Sembra quasi paradossale, ma a pochi giorni da Sassuolo-Empoli -partita valida per la 28.esima giornata del campionato di Serie A-, la stragrande maggioranza del dibattito sportivo attorno alle due squadre non cita neanche di striscio la classifica: non si parla di “lotta per non retrocedere”, nessuna menzione alla “zona calda della classifica”, e le parole “crisi” o “allenatore in bilico” sembrano solo ombre di un antico passato. Ci deve essere un errore. Come è possibile che due delle realtà più piccole della Serie A -specialmente in un periodo in cui le panchine scottano e i presidenti si fanno volatili- possano ritenersi “tranquille” a undici giornate dalla fine del campionato? Eppure è tutto vero.
Quella di Sassuolo e Empoli è una bella storia di calcio, una storia fatta di idee che vengono dalla provincia, ma che con la provincia hanno poco a che spartire.
Attualmente Sassuolo e Empoli viaggiano con 32 e 30 punti, rispettivamente a +11 e +9 lunghezze sulla zona retrocessione, un vantaggio che -sebbene i due allenatori non saranno mai disposti ad ammetterlo- è più che sufficiente per un finale di stagione tranquillo. Tutto questo è possibile grazie a un lavoro che affonda le sue radici in scelte fatte ben prima dell’inizio di questa stagione, ma che non per questo motivo devono essere dimenticate. Le due società hanno puntato forte sui rispettivi allenatori (e con loro sui rispettivi sistemi di gioco), accettando dei rischi non indifferenti (che nel caso del Sassuolo sono quasi costati una retrocessione), e consapevoli del fatto che ci sarebbe voluta una buona dose di pazienza. Ma i risultati si stanno vedendo.

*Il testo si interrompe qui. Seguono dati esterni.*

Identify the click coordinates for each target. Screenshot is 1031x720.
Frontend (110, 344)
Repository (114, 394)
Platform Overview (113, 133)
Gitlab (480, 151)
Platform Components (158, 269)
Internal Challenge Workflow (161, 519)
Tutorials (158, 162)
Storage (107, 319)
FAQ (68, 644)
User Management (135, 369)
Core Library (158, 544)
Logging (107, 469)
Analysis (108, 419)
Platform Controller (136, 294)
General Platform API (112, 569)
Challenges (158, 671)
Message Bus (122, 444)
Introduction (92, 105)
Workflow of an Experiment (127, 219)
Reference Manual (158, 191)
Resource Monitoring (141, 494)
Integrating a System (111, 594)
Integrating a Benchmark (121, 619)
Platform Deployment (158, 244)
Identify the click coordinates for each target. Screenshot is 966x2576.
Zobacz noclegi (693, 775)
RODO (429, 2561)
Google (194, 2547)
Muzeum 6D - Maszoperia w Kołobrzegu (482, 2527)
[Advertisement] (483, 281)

Sarri e Di Francesco, nonostante palmares, età e background totalmente diversi, hanno avuto la capacità, il coraggio e la perseveranza di portare avanti le loro idee di calcio, un modo di giocare veloce, propositivo e divertente, che in molti non ritenevano potesse essere applicato con successo a due squadre cosiddette “provinciali”(fa quasi ridere pensare che in realtà Sassuolo ed Empoli siano le uniche squadre del campionato di Serie A che non rappresentano un capoluogo di provincia). Ma in un campionato italiano dal livello sempre più basso, l’identità che i due allenatori sono riusciti a conferire alle loro squadre è un’arma più che sufficiente per rivaleggiare con squadre che (soprattutto nel caso empolese) in quanto a talento sono certamente superiori. Di Francesco e Sarri sanno cosa vogliono, e così le loro squadre: non è cosa da poco.

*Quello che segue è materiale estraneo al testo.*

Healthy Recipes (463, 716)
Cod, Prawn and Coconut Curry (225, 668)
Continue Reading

Ma limitare la valutazione del successo recente di Sassuolo ed Empoli ai due allenatori sarebbe quantomeno riduttivo: perchè tra quelle scelte sopra citate, una delle più importanti è stata certamente quella di puntare sulla valorizzazione dei giovani. Non mi stupirei affatto se nel giro di qualce anno nomi come Berardi, Sansone, Rugani, Zaza, Sepe, Hysaj e Vrsaljko facessero parte delle rispettive nazionali (a patto che non lo siano già). Le due società hanno puntato molto su prodotti del proprio settore giovanile, o su talenti che in altri lidi avrebbero faticato a trovare spazio; il tutto con il coraggio, la lungimiranza e la pazienza propri della gestione di ragazzi poco più che venteni. Ancora una volta questi risultati sono figli di scelte antiche, che vanno indietro di anni, ma che non per questo non stanno influendo sulla stagione attuale delle due compagini.
Empoli e Sassuolo stanno dimostrando come con programmazione, oculatezza e coraggio si possano ottenere importanti risultati ai massimi livelli, nonostante bacini di utenza limitati e budget (ancora una volta, specialmente nel caso dell’Empoli) estremamente low profile. E sarà dunque molto più che interessante vederle affrontarsi domenica, nel palcoscenico del Castellani di Empoli; per una volta, senza preoccupazioni di classifica.